ENTRIES PROVIDED below:
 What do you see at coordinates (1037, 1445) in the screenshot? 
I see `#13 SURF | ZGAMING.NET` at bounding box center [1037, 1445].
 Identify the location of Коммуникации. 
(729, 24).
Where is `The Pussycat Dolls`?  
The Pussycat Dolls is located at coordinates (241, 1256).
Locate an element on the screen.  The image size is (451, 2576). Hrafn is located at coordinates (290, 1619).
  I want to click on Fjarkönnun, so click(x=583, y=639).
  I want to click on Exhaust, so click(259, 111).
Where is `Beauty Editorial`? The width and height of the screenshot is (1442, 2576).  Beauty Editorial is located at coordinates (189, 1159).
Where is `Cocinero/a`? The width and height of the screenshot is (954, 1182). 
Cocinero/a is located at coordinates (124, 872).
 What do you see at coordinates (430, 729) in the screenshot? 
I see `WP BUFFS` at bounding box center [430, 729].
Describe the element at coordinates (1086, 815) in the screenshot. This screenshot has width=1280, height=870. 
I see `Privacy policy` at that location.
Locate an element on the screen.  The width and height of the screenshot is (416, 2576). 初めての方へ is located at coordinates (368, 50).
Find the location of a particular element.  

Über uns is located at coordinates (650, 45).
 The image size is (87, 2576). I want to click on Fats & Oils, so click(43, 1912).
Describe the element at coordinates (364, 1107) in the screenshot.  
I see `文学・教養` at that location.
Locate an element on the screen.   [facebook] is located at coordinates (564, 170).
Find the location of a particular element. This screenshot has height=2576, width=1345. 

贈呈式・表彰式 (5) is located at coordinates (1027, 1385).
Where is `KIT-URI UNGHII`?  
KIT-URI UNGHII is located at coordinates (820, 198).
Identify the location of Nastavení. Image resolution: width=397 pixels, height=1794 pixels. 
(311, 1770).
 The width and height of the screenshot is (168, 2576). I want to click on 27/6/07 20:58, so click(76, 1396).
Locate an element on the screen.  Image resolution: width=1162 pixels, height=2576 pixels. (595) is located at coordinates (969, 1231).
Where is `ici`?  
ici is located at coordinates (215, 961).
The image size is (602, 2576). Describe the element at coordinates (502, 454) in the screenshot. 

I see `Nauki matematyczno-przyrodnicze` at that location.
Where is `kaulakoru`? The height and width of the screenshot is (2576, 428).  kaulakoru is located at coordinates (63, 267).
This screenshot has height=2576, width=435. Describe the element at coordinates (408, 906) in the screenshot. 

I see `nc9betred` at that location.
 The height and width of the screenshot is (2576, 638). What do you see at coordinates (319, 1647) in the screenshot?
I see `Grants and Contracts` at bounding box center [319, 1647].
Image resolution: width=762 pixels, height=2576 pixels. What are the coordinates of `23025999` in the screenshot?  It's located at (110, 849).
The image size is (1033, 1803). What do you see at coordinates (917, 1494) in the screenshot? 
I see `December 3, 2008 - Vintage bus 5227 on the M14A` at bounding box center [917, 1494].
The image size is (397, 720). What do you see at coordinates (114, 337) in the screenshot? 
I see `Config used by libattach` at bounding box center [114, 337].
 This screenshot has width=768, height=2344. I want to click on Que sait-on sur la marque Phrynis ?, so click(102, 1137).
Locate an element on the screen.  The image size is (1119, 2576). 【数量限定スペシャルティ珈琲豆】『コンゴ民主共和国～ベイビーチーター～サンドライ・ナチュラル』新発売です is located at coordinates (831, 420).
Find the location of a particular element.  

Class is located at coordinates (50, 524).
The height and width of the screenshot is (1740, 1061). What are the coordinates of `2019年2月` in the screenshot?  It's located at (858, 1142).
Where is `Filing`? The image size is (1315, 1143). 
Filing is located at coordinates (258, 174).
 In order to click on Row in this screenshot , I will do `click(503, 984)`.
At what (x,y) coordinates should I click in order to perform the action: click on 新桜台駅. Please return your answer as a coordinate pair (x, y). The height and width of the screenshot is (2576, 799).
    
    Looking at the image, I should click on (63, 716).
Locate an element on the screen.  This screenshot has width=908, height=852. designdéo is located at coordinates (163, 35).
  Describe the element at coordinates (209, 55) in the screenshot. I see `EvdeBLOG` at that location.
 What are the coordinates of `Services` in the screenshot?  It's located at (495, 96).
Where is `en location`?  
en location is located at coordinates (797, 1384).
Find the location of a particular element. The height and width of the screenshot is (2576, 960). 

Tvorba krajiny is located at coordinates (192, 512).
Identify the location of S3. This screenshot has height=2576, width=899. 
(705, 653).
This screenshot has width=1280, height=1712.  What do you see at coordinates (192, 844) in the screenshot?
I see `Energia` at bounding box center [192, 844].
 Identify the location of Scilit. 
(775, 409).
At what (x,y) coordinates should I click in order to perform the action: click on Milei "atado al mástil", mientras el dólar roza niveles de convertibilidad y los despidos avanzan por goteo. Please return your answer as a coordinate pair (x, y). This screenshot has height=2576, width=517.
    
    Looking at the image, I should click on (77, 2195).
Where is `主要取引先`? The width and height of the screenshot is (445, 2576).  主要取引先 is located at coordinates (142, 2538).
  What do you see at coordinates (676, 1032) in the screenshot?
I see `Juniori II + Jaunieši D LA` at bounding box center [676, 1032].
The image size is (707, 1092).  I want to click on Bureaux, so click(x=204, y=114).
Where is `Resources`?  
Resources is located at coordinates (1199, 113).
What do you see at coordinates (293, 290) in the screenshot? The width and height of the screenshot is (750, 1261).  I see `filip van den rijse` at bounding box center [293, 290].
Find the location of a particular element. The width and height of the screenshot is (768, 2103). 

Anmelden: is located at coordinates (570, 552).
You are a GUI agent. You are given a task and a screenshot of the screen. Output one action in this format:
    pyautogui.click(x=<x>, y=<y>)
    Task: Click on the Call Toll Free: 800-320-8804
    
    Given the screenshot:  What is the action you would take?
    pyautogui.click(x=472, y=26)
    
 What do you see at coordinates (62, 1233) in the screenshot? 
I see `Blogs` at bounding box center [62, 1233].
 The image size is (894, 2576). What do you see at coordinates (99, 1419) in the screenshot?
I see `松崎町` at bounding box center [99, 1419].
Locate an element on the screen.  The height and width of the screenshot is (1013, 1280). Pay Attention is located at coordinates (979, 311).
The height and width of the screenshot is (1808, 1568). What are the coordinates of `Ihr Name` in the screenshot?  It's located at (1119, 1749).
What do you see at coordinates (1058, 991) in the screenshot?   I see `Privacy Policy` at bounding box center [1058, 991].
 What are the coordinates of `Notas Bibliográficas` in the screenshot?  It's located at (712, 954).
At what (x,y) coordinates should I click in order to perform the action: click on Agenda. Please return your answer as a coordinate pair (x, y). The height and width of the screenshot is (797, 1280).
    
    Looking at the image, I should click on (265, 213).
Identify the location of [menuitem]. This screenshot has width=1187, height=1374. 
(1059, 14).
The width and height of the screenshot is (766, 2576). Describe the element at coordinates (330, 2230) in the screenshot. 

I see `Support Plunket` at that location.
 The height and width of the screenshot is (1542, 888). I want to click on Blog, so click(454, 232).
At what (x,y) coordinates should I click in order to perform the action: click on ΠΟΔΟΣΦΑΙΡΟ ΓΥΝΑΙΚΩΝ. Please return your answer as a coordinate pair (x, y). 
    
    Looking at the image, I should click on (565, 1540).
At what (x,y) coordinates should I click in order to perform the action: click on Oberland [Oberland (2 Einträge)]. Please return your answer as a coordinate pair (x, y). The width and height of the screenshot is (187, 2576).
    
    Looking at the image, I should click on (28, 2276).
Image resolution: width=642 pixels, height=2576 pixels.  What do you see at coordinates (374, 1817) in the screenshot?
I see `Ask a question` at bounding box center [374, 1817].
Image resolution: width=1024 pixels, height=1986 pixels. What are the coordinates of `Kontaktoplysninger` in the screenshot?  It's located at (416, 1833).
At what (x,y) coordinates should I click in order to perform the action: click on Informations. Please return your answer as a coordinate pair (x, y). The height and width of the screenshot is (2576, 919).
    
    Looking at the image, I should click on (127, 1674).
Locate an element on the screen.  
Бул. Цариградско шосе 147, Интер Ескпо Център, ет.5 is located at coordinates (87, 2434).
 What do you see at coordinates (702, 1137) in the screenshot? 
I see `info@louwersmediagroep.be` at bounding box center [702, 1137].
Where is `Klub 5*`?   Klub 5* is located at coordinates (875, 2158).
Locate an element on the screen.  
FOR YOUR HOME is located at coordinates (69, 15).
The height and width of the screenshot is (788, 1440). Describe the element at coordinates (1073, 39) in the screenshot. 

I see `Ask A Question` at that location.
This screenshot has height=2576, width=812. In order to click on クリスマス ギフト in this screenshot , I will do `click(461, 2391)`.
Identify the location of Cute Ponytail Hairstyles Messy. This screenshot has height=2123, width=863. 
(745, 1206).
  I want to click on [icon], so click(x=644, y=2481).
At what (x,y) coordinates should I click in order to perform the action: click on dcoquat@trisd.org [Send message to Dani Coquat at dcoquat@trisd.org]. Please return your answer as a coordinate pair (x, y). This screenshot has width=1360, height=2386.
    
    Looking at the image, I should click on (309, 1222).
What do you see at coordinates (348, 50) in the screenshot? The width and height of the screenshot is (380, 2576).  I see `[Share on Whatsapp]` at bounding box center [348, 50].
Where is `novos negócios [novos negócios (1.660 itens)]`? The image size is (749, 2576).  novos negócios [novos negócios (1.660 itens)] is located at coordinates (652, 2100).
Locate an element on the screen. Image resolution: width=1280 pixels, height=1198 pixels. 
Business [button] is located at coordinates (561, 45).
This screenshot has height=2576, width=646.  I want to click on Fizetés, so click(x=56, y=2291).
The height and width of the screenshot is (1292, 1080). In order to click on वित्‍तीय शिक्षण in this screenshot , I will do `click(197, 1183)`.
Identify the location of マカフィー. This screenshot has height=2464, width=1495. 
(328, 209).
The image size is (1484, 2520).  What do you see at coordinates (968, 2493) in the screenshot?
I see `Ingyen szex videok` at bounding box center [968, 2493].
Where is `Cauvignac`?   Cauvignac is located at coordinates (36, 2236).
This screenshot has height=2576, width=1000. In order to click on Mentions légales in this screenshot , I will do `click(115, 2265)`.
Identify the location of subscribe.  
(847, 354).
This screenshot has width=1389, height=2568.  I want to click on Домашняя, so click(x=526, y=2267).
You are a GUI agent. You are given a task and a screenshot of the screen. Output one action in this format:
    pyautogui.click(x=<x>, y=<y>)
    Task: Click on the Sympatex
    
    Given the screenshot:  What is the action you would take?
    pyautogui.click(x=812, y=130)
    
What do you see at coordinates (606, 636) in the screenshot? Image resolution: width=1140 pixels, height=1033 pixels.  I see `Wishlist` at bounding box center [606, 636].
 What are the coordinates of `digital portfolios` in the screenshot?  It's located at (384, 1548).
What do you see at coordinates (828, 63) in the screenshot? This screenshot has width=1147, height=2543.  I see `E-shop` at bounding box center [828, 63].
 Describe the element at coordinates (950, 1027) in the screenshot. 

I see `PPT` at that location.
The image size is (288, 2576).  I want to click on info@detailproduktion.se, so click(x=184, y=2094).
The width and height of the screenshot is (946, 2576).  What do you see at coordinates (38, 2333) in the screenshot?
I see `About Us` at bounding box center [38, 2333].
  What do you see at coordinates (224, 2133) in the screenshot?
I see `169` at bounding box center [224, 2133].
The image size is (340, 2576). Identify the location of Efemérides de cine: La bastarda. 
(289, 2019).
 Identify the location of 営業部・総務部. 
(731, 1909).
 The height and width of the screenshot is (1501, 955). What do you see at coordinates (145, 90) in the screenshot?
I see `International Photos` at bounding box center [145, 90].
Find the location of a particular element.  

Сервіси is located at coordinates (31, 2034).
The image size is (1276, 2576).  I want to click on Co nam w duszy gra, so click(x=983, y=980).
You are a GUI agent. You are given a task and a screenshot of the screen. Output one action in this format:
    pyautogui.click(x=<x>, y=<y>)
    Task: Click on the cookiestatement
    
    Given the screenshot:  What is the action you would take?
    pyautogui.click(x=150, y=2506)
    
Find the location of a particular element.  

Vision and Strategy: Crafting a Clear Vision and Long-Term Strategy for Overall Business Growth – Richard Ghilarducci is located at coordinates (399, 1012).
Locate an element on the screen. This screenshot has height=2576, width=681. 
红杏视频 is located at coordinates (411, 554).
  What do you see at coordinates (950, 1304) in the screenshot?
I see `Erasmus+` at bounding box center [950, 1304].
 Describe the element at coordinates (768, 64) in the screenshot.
End of ENTRIES PROVIDED.
▶ **ABOUT THIS TASK**:
At the line with "Locate an element on the screen. This", start returning lines exactly, and stop after the final line of the listing.

▶ **OUTPUT**:
Locate an element on the screen. This screenshot has height=2576, width=681. 
红杏视频 is located at coordinates (411, 554).
  What do you see at coordinates (950, 1304) in the screenshot?
I see `Erasmus+` at bounding box center [950, 1304].
 Describe the element at coordinates (768, 64) in the screenshot.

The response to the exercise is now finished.